In an interview I did a decade ago, composer David Behrman said: "As far as machines being the enemy, I'm convinced that technology is amoral. Whether it's a force for good or evil or neither depends on who is doing what with it and for what reason." I came back to that after I read a Christian Science Monitor article about the power and limits of Facebook.
As you've probably heard by now, Facebook is the social networking site that looks to overtake MySpace in that realm. FB is the tidier, button-down version where you network with old school chums but now is adding new widgets to add the multi-media features that's helped make the scruffier MS such a sensation. I've signed up with both and heard about a lot of great music that I wouldn't have known about otherwise thanks to MS but I have to admit that FB does have some appealing features too. It's look is definitely more staid but I have indeed reconnected with some old buddies from high school and college. Plus added features like iLike let you not only list some of your favorite movies, books and music but you can also find out what your friends on FB enjoy too instantly when you do that. They've also added features like music playlists, song dedications, movie quizzes too. For music nuts like me, you also find out where and when your favorite acts are touring near you (which is a big plus). No wonder they're catching up to MySpace... I still find FB to be a little to anti-septic in its set-up but I'm glad I have it though I wouldn't want to give up using MySpace either.
But back to the article. It notes that FB is indeed gaining momentum in the field but also worries that it's part of a disturbing trend.
"Our personal technologies allow (indeed encourage) us to filter out the things that we find distasteful – television commercials, boring tracks on a CD, political opinions with which we disagree."
That's a great, thoughtful sociological observation but the overall thrust of the article is that FB is another way that we can communicate virtually without having to do it in the real world. And that's where I got to thinking about Behrman's quote again. It's easy to blame and scapegoat technology as ruining our lives. It goes back to the industrial revolution and how new technology was reconfiguring industries and taking jobs away. Also in the 1940's and 1950's, sci-fi books and movies tantalized Americans with stories of robots run amok. Post-war technology was making peoples' lives more convenient but again there were inherent (and sometimes justified) fears that it would and could transform our lives for the worse. That continues to happen today as school-shootings are blamed not just on metal and rap music but also video games. Also, as the CSM article notes, we're physically and maybe emotionally and psychologically less able to deal with other people in the non-virtual world when we're tied up on the Net.

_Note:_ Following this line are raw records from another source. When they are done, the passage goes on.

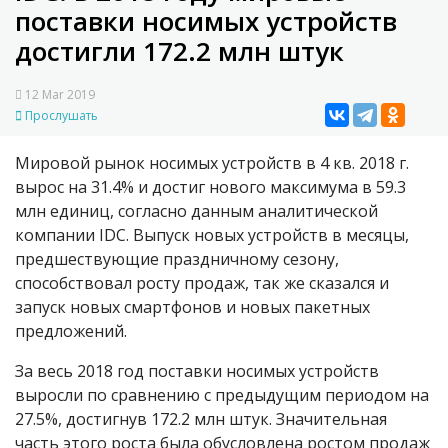
поставки носимых устройств
достигли 172.2 млн штук
12 Mar 2019
Прослушать
Мировой рынок носимых устройств в 4 кв. 2018 г.
вырос на 31.4% и достиг нового максимума в 59.3
млн единиц, согласно данным аналитической
компании IDC. Выпуск новых устройств в месяцы,
предшествующие праздничному сезону,
способствовал росту продаж, так же сказался и
запуск новых смартфонов и новых пакетных
предложений.
За весь 2018 год поставки носимых устройств
выросли по сравнению с предыдущим периодом на
27.5%, достигнув 172.2 млн штук. Значительная
часть этого роста была обусловлена ростом продаж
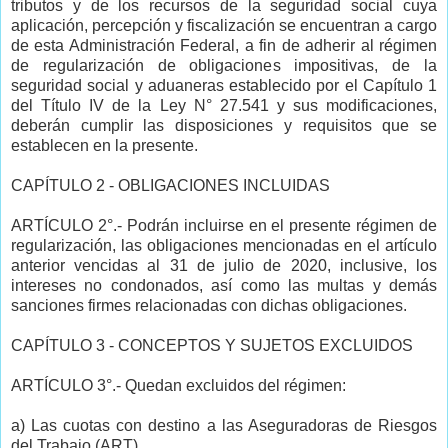
tributos y de los recursos de la seguridad social cuya
aplicación, percepción y fiscalización se encuentran a cargo
de esta Administración Federal, a fin de adherir al régimen
de regularización de obligaciones impositivas, de la
seguridad social y aduaneras establecido por el Capítulo 1
del Título IV de la Ley N° 27.541 y sus modificaciones,
deberán cumplir las disposiciones y requisitos que se
establecen en la presente.
CAPÍTULO 2 - OBLIGACIONES INCLUIDAS
ARTÍCULO 2°.- Podrán incluirse en el presente régimen de
regularización, las obligaciones mencionadas en el artículo
anterior vencidas al 31 de julio de 2020, inclusive, los
intereses no condonados, así como las multas y demás
sanciones firmes relacionadas con dichas obligaciones.
CAPÍTULO 3 - CONCEPTOS Y SUJETOS EXCLUIDOS
ARTÍCULO 3°.- Quedan excluidos del régimen:
a) Las cuotas con destino a las Aseguradoras de Riesgos
del Trabajo (ART).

To some extent, that's true. You could be in a cafe or at a park with your laptop as you're reading this now but more likely, you're at home or in your office cubicle. Or are you? I'd be curious to see statistics about how and where people access the Net nowadays. The fact is that with more and more cybercafes and places offering hotspots for Wifi, there's no need to be tied down to home or work to surf the web. Hell, you can do it on your Blackberry or iPhone too, not to mention the many cell phones that have web and mail features now. This means that now more than ever, we can be mobile while still connecting to the Net when and where we want. And rest assured that this trend will continue and flourish.
But going back to Behrman's thoughts again, the CSM article again doesn't address enough about how we use technology. It assumes that we all have a monolithic relationship where we shutter ourselves away, hunched over our computers, cut off from the world. There's nothing there about how the Net helps people connect and not just in a virtual world. Thanks to some of my Net contacts, I've been able to visit people in London, Barcelona, New Orleans, Austin, Berlin, Prague, Amsterdam and other locales where they were kind enough to act as unofficial tour guides. Similarly, I was able to extend the same courtesy when people come to New York. That's thanks to mailing lists, newsgroups and websites. Nothing yet through MySpace or Facebook though thanks to the later, I have someone to visit in San Francisco now.
It's right to point out that virtual networking can and does distract from the non-virtual kind but I wish that articles which like to point that out (and which obviously follow in this tradition of technophobia) also point out that it doesn't always turn all of us into shut-in home bodies all the time.